I've had a play and I can give you half a solution in pure mysql.

You can get the string either side of the word you're after using this. Just don't know how to get the word rather than the whole substring. Hopefully it's helpful.

select case when (select w.t regexp concat('[[:<:]]', w.v)) = 1 
    then substr(w.t, 1, locate(w.v, w.t)-1) else null end as 'left_word',
       w.v as word,
       case when (select w.t regexp concat(w.v, '[[:>:]]')) = 1 
    then substr(w.t, locate(w.v, w.t)+length(w.v)) else null end as 'right_word'
    from (
        select "Lorem ipsum dolor sit amet consectetur adipiscing elit." as t, "amet" as v
    ) as w;

select case when (select w.t regexp concat('[[:<:]]', w.v)) = 1 
    then substr(w.t, 1, locate(w.v, w.t)-1) else null end as 'left_word',
       w.v as word,
       case when (select w.t regexp concat(w.v, '[[:>:]]')) = 1 
    then substr(w.t, locate(w.v, w.t)+length(w.v)) else null end as 'right_word'
    from (
        select "Lorem ipsum dolor sit amet consectetur adipiscing elit." as t, "elit." as v
    ) as w;
dwxw
  • 1,089
  • 1
  • 10
  • 17
  • That is great. Can you use this Regex I've implemented for this case: http://regexr.com?36irf – jjj Oct 02 '13 at 16:33
  • I like that regex because it allows me to specify how many surrounding keywords I want to extract. This is the regex: ((?:[\w"',.-]+\s*){0,1}["',.-]?amet["',.-]?(?:\s*[\w"',.-]+){0,1}) – jjj Oct 02 '13 at 16:34
  • I think you're not going to win because you really need capture groups to get the words you're looking for. Mysql [doesn't appear](http://stackoverflow.com/questions/6617996/simulating-regex-capture-groups-in-mysql) to support this, it only tells you if the string matches or not. You don't know how long the words are either side of your search term so you can't get the substring. As I said in my first comment, this would be far easier in a 'real' programming language. ;-/ – dwxw Oct 03 '13 at 08:45
  • Too bad, I didn't know MySQL doesn't support regex. Regex I've mentioned above would take care of extracting words. It works nicely, except I don't know how to use it with MySQL. – jjj Oct 03 '13 at 12:25
0

This returns the text but doesn't really care about words per se.

select  result.title,
        concat('... ',mid(title,greatest(1,position("Farther" in result.title)-100),least(length("Farther")+200,length(title))),' ...') as 
preview,
        result.score
from
        (select
                title,
                match(title) against('farther' in boolean mode) as score
        from articles
        where match(title) against('farther' in boolean mode)
        order by score desc) resultselect  result.title,
        concat('... ',mid(title,greatest(1,position("Farther" in result.title)-100),least(length("Farther")+200,length(title))),' ...') as 
preview,
        result.score
from
        (select
                title,
                match(title) against('farther' in boolean mode) as score
        from articles
        where match(title) against('farther' in boolean mode)
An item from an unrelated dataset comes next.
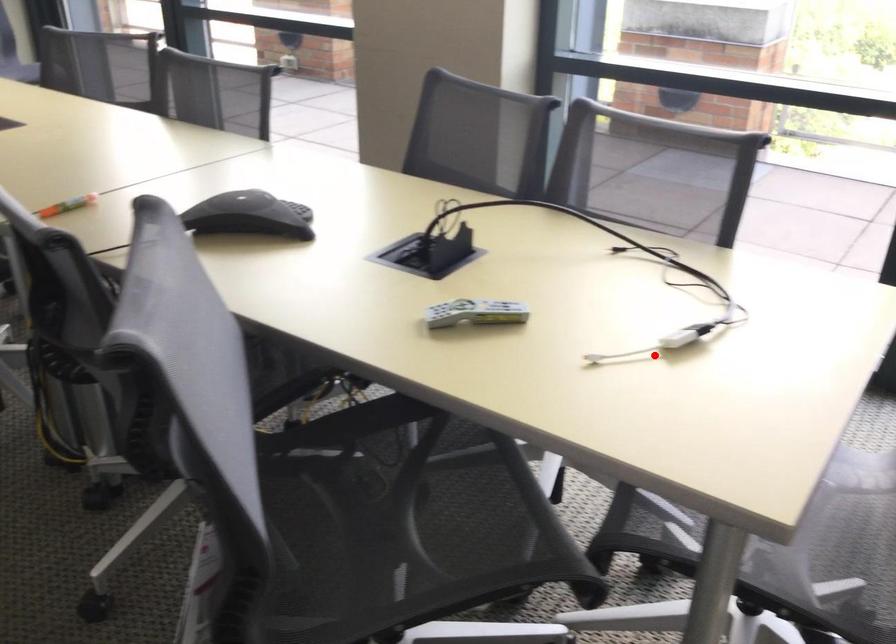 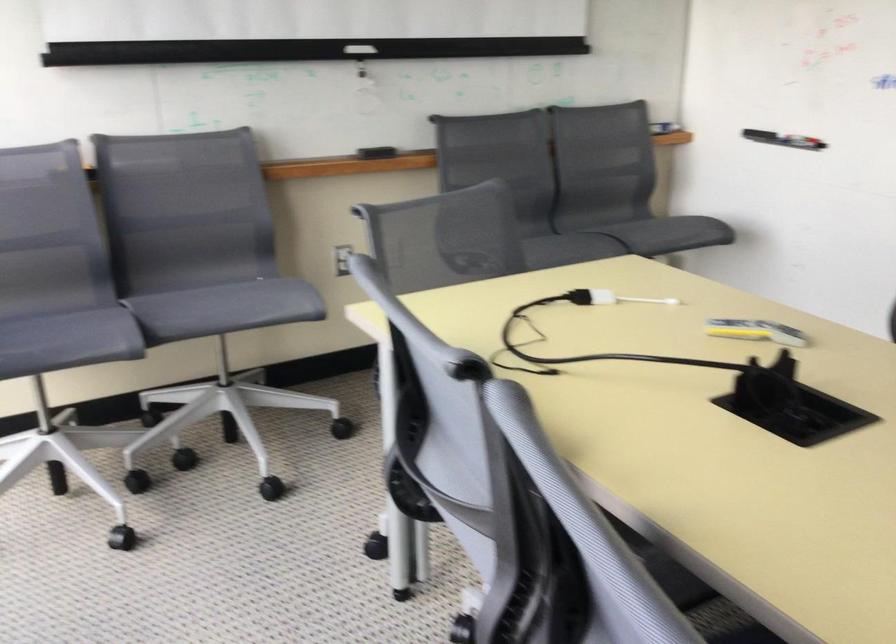 Question: I am providing you with two images of the same scene from different viewpoints. A red point is shown in image1. For the corresponding object point in image2, is it positioned nearer or farther from the camera?

Choices:
 (A) Nearer
 (B) Farther

Answer: (B) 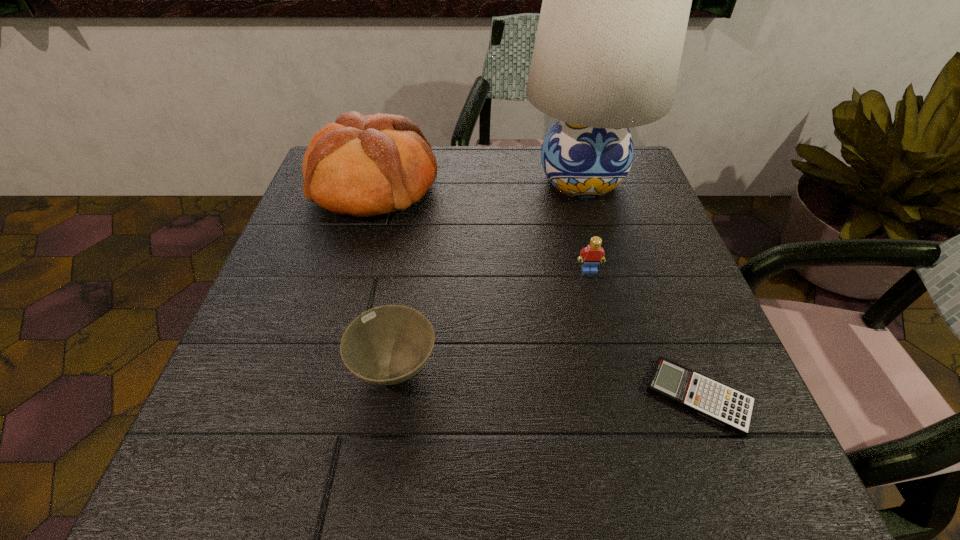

+--------------------------------------+-------------------------------------+-------------------+
| title                                | preview                                      | score             |
+--------------------------------------+-------------------------------------+-------------------+
| Morality Sees Farther Than Intellect | ... Morality Sees Farther Than Intellect ... | 16.48005485534668 |
+--------------------------------------+-------------------------------------+-------------------+
1 row in set (0.002 sec)

Don't think it works with multiple matches, just the first one.